From the entries below, copy out every line with "renovasi" in it.

(Data begins)

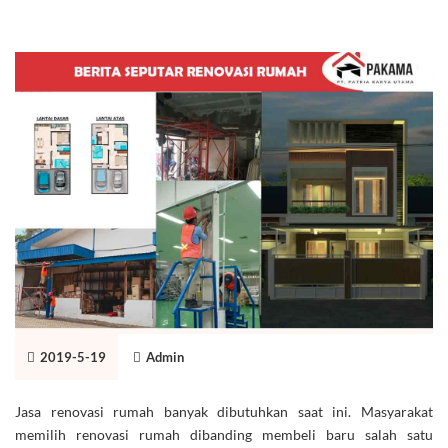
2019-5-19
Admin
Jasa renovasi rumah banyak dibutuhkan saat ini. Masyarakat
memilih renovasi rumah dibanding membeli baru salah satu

(Data ends)
(Data begins)

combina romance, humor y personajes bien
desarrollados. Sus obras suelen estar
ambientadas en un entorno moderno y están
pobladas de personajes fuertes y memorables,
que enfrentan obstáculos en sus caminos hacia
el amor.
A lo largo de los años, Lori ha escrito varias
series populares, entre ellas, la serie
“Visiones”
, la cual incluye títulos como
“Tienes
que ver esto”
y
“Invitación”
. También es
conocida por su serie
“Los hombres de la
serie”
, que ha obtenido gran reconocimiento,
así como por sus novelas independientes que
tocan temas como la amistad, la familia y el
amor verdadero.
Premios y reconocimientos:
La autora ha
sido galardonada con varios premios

(Data ends)

Task result >>
Jasa renovasi rumah banyak dibutuhkan saat ini. Masyarakat
memilih renovasi rumah dibanding membeli baru salah satu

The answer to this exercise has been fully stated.